You are capable if you believe Jesus died for your sins. You don't have to believe Jesus is God. Most Christians do believe he is but not all Christians. All Christians do believe Jesus died for our sins. 
God is always 2,000 moves ahead of me, just ask some of the guys on this forum.


----------



## JFS (Aug 22, 2013)

hobbs27 said:


> Water
> 
> Ice/Steam/Liquid    3 states of one substance.
> 
> ...



How does that help?  If I have an ice cube in one room and a glass of water in another room, are they the same body of water or separate bodies of water?  

If the trinity is polytheistic each can be god, the same as separate cubes or a cube and steam can each be water.  The problem is when you claim there is a cube in one room and a puddle in the other room but that there is only one body of water.


----------



## JFS (Aug 22, 2013)

hobbs27 said:


> 3 personalities of one devine being.



And the trinity doesn't mean one devine being, each is recognized as a separate distinct being.  Or did Jesus pray to himself?  Can you sit next to yourself?  How would Jesus die but god not die if there is one being?


----------



## hobbs27 (Aug 22, 2013)

JFS said:


> And the trinity doesn't mean one devine being, each is recognized as a separate distinct being.  Or did Jesus pray to himself?

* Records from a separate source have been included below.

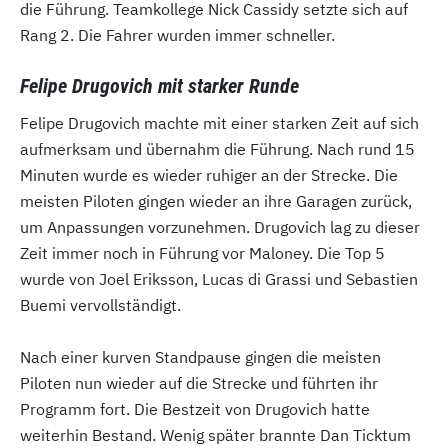
die Führung. Teamkollege Nick Cassidy setzte sich auf
Rang 2. Die Fahrer wurden immer schneller.
Felipe Drugovich mit starker Runde
Felipe Drugovich machte mit einer starken Zeit auf sich
aufmerksam und übernahm die Führung. Nach rund 15
Minuten wurde es wieder ruhiger an der Strecke. Die
meisten Piloten gingen wieder an ihre Garagen zurück,
um Anpassungen vorzunehmen. Drugovich lag zu dieser
Zeit immer noch in Führung vor Maloney. Die Top 5
wurde von Joel Eriksson, Lucas di Grassi und Sebastien
Buemi vervollständigt.
Nach einer kurven Standpause gingen die meisten
Piloten nun wieder auf die Strecke und führten ihr
Programm fort. Die Bestzeit von Drugovich hatte
weiterhin Bestand. Wenig später brannte Dan Ticktum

Jesus as He was on earth was God in the flesh. He lived His fleshly life here as an example. He was 100% man and 100% God, therefore the 100% man prayed to the 100% God, not for His sake but for ours that we may learn.



JFS said:


> Can you sit next to yourself?


 Is there two Adams?...Also there is two Hobbs27, One will be left in the field and the other taken. Luke 17:36 Two men shall be in the field; the one shall be taken, and the other left.







JFS said:


> How would Jesus die but god not die if there is one being?

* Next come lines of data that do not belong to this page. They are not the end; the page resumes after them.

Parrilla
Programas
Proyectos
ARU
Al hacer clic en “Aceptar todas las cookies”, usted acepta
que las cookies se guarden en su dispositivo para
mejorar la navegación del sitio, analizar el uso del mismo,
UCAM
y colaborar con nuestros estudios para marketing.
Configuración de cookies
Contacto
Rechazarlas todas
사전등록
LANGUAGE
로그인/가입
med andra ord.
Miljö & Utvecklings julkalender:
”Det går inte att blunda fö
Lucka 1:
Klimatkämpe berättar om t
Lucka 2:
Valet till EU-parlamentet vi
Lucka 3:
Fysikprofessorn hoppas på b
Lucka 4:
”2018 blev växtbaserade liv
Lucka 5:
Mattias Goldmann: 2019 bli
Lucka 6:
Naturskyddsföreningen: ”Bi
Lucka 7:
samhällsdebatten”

That flesh died only after he took on all our sin..in case you havent heard our Lord Jesus is alive!


----------



## Artfuldodger (Aug 22, 2013)

hobbs27 said:


> Jesus as He was on earth was God in the flesh. He lived His fleshly life here as an example. He was 100% man and 100% God, therefore the 100% man prayed to the 100% God, not for His sake but for ours that we may learn.
> 
> Is there two Adams?...Also there is two Hobbs27, One will be left in the field and the other taken. Luke 17:36 Two men shall be in the field; the one shall be taken, and the other left.
> 
> That flesh died only after he took on all our sin..in case you haven't heard our Lord Jesus is alive!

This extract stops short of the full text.